Appropriateness of posts to this list (Was Re: evince crash)

Scott Kitterman ubuntu at kitterman.com
Thu Dec 6 17:03:15 UTC 2007


On Thursday 06 December 2007 11:36, Kevin Fries wrote:
> On Wed, 2007-12-05 at 22:13 -0500, Scott Kitterman wrote:
> > For those of us who are volunteers (most of us), the compromise is
> > someone has to convince me it's worth my time to bother.  So I'd say
> > the other way around.  The users who want volunteers to actually do
> > free work for them need to be convincing why I should be bothered
> > (hint: threatening to switch back to Windows doesn't motivate me at
> > all).
>
> If you need motivation from external sources, then maybe you are
> misdirecting your efforts.  I am not trying to be mean here, but I use
> and advocate Linux for many reasons.  Nobody has to motivate me to do
> so.  I do so because I believe in the platform, and I want it to
> succeed.  I want it to succeed for selfish as well as altruistic
> reasons.  Many unpaid hours are spent helping someone get started, not
> because I need to be convinced to do so.  I do so because I want Ubuntu
> to succeed, I want Linux to succeed.  And I am not alone.  Many of the
> local Colorado Local Group, are looking for ways to provide help desks
> to noobs, to get more CDs out, or even get cards out pointing the
> uninitiated to online resources.  None of them are paid either.  Nor do
> any of them need to be convinced to do so.  They do so for the same
> reason I do... Because it is what is needed to be done.
>
> There seems to be this growing trend in the Ubuntu community lately, and
> I am pretty sure that it is an all bad thing.  The developers, not all
> but a growing number, seem to think Ubuntu is their baby.  The sweat of
> their brow, and therefore, only successful because of what they do.
> While I will be the first to say that these voices are still the great
> minority, they are getting louder.  And diminish the fantastic work done
> by so many.

I think you misunderstand my point.

I don't need external motivation to work on Linux.  I have my own for my own 
reasons.  My point is that I have limited time for development work and that 
if someone else wants me to spend that time on what they perceive as a 
problem, they need to convince me it's a worthwhile investment of my time 
(compared to what I would have otherwise done).

As you said, there are many ways to contribute and they are all needed.  

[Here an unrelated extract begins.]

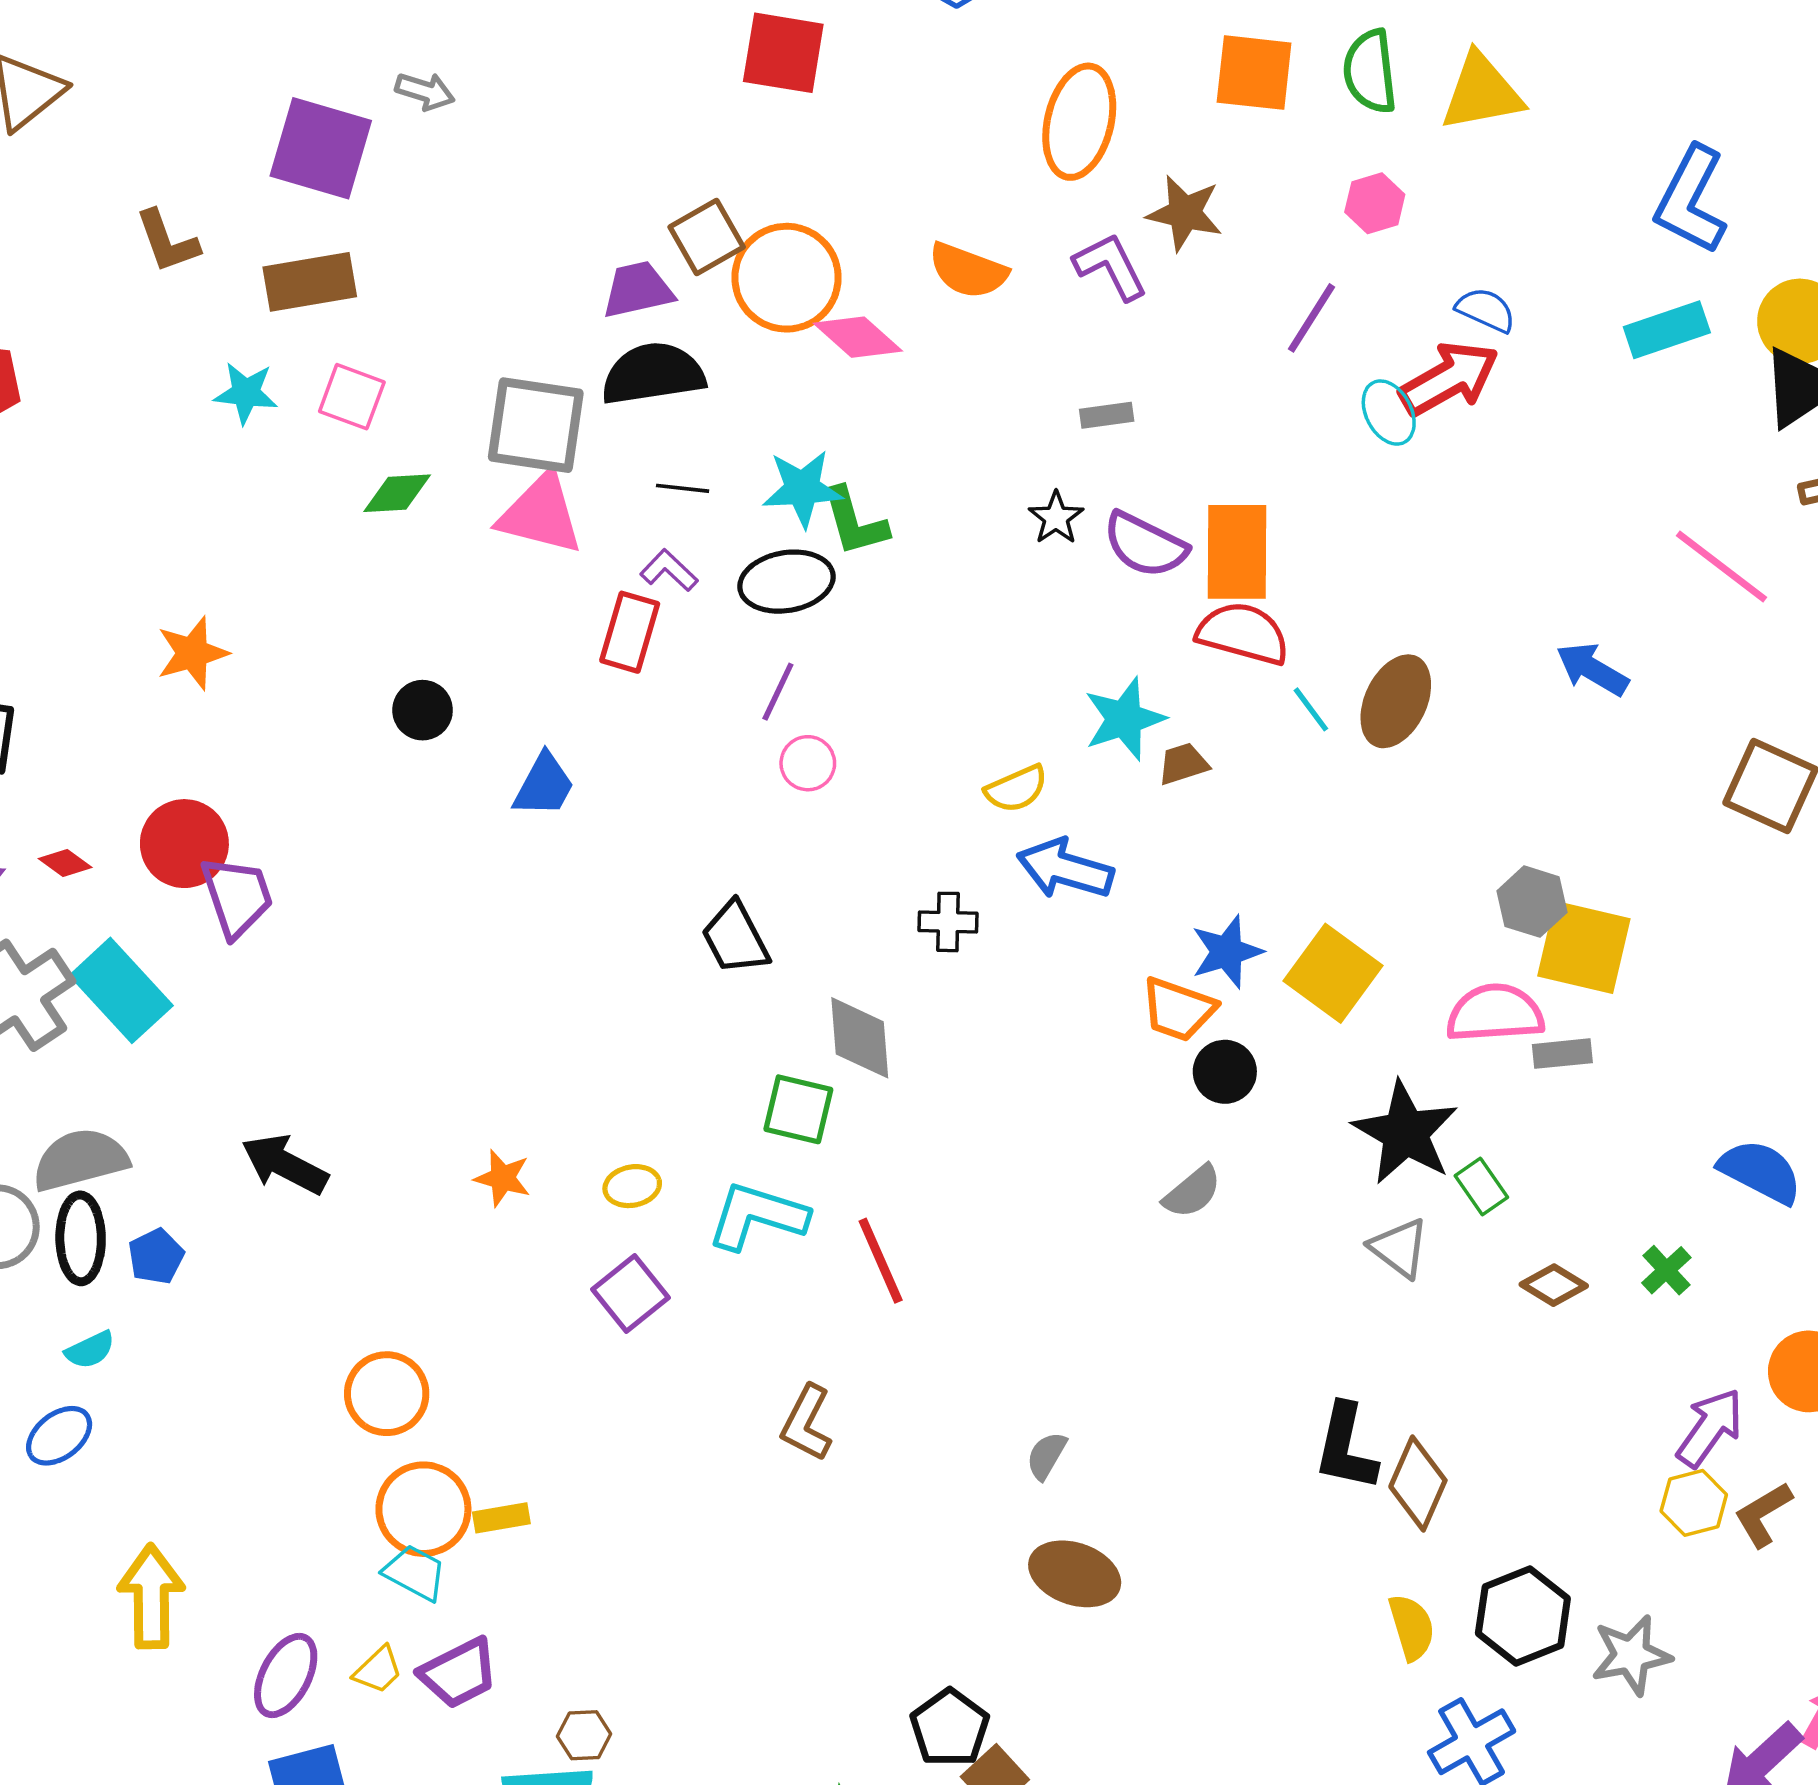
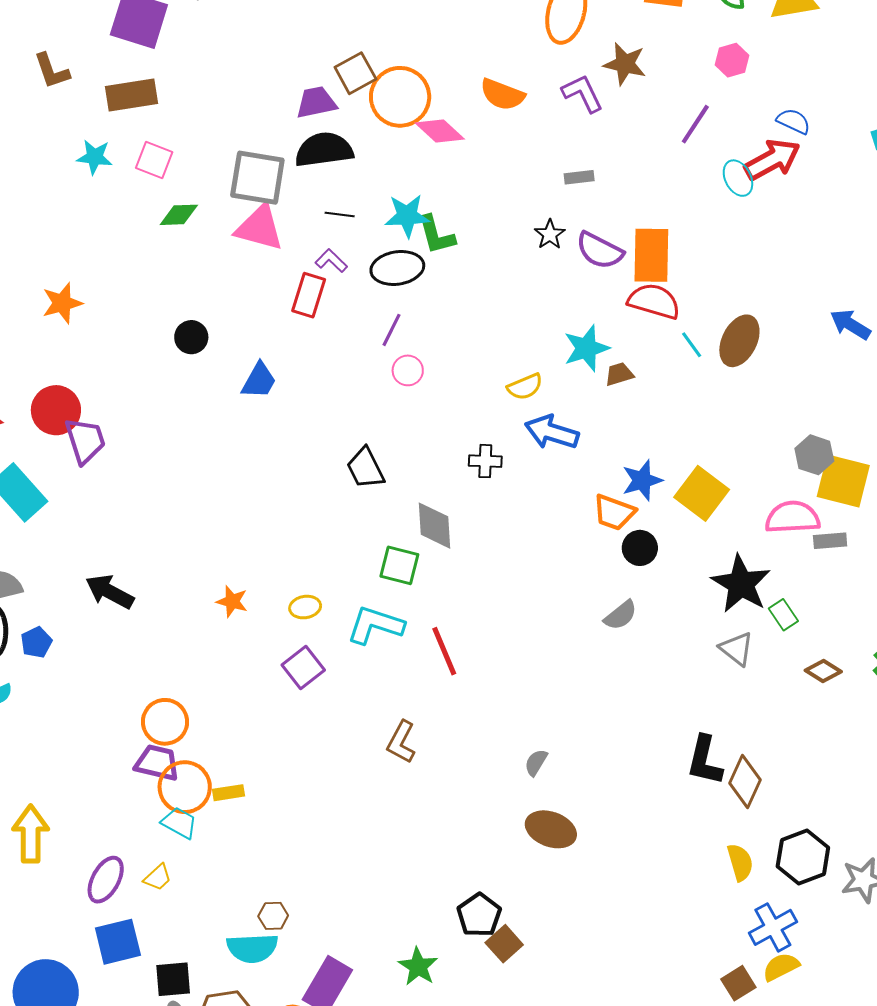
purple trapezoid: (459, 1673) -> (157, 763), moved, turned -141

My concern is the idea that "because a user said they want it" is a meaninful 
metric in a largely volunteer project.  In Free software projects, the 
meaningful metric for what gets done is what the people doing the work think 
needs doing (and this applies to all types of work, not just development, in 
the project).  Volunteers can't be ordered.  They have to be convinced.